En lo relacionado con la maternidad en general, y la lactancia en particular, muchas veces es imposible hacer las cosas como recomiendan los manuales. Día tras día madre e hijo van encontrando su propia manera de hacer las cosas.
orre al centro comercial y cómprame una pezonera, por favor. No puedo más.”, le dije una noche a mi esposo mientras mi hijo recién nacido y yo llorábamos al mismo tiempo. Efraín berreaba por hambre, supongo, o tal vez porque odiaba que mi leche hubiera comenzado a saberle a sangre. Yo lloraba de cansancio, frustración y dolor. El niño había pasado el día entero pegado a la teta y esa noche el ardor en mis pezones había llegado al límite. Desde el nacimiento habíamos intentando aplicar la técnica que la asesora de lactancia me enseñó usando un muñeco y una gran teta de plástico, pero no estaba funcionando. Efraín no aprendía aún a agarrar toda la areola con su boca, e insistía en succionar apenas desde el pezón, halando con fuerza y mordiéndolo con sus encías desdentadas. Mi esposo y yo vimos tutoriales en YouTube, consultamos foros online, bajamos aplicaciones para el celular y leímos lo que pudimos sobre amamantar, pero nada parecía funcionar como lo prometían los manuales. Esa noche estuve cerca de rendirme; sentí que las tetas se me iban a caer, y mi pobre niño tomó leche mezclada con la sangre que me brotaba de las grietas en los pezones. El líquido era de color rosa pálido, como un batido de fresa del terror.
“La lactancia no tiene que doler”, repetía en mi cabeza por esos días, mientras me untaba la crema cicatrizante que recetó el doctor. Había escuchado esa frase incontables veces durante mi embarazo. Era el mantra preferido de mi asesora y yo lo apropié. Para mí —mamá primeriza e insegura— era la promesa de que todo iba a estar bien. “La lactancia no tiene que doler”, pensaba cada vez que mis amigas con hijos me contaban que mordían toallas para soportar la succión con los pezones rajados, o que terminaron en la clínica con casos severos de mastitis, expulsando leche verdosa. “La lactancia no tiene que doler”: seguía aferrándome a esas palabras durante los primeros días del puerperio, mientras Efraín mordía otra vez mi pezón roto y yo sentía que me pinchaban miles de alfileres. El alma me dolía también. Se suponía que amamantar debía ser algo bonito, un momento íntimo de amor y conexión con mi bebé, pero hasta ese momento solo parecía una promesa rota. Tan rota como mis pezones.
"No hay una única manera de hacer las cosas. Cada madre hace lo mejor que puede con lo que tiene, y mientras haya cariño de por medio y responsabilidades compartidas con la pareja, todo sale bien".

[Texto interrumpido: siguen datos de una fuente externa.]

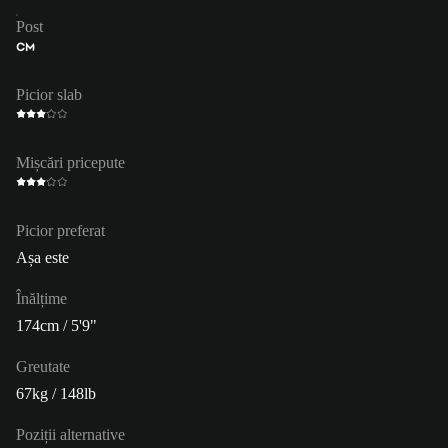
Post
CM
Picior slab
Mișcări pricepute
Picior preferat
Așa este
Înălțime
174cm / 5'9"
Greutate
67kg / 148lb
Poziții alternative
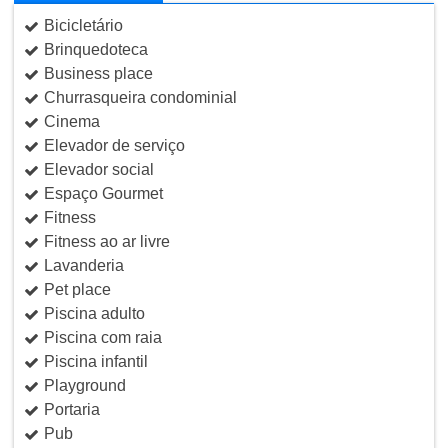
Bicicletário
Brinquedoteca
Business place
Churrasqueira condominial
Cinema
Elevador de serviço
Elevador social
Espaço Gourmet
Fitness
Fitness ao ar livre
Lavanderia
Pet place
Piscina adulto
Piscina com raia
Piscina infantil
Playground
Portaria
Pub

Me culpé por débil, por ser tan llorona y por no saber cómo lograr lo que quería: alimentar bien a mi bebé y no sufrir más. Por fortuna, la pezonera de silicona que consiguió mi marido esa noche funcionó. Aunque la mayoría de asesoras de lactancia y pediatras sugieren evitar usarla si no se tienen los pezones invertidos o alguna malformación que impida amamantar, resultó ser la mejor solución para mí y para mi hijo. La usé solo en las tomas de la noche, que eran las más difíciles porque, además del dolor, había sueño y cansancio. Me la puse por turnos en ambos pechos durante quince días y así logré que mis pezones sanaran, y que Efraín hiciera tomas efectivas.
La pezonera, además de salvarme, me ayudó a entender varias cosas sobre la lactancia materna y, en general, sobre la maternidad: a veces el método elegido no es el ideal, pero si funciona, vale. Aplica para el chupo, la leche de fórmula, el colecho y tantos otros temas. No hay una única manera de hacer las cosas. La teoría es linda, las asesoras son un apoyo maravilloso, pero en la práctica cada madre hace lo mejor que puede con lo que tiene, y mientras haya cariño de por medio y responsabilidades compartidas con la pareja, todo sale bien.
Con el tiempo, Efraín aprendió a succionar y la pezonera quedó olvidada en un cajón de la cocina. Atrás quedaron las malteadas rosadas del terror, el dolor y esas largas horas que pasamos llorando juntos. Ahora mi hijo cumplió cuatro meses y tenemos una lactancia materna exitosa. No lo hice según el manual; tal vez mi método no fue el mejor, pero como dice Sinatra en esa canción de la que abusan tanto los obstinados: lo hice “a mi manera”.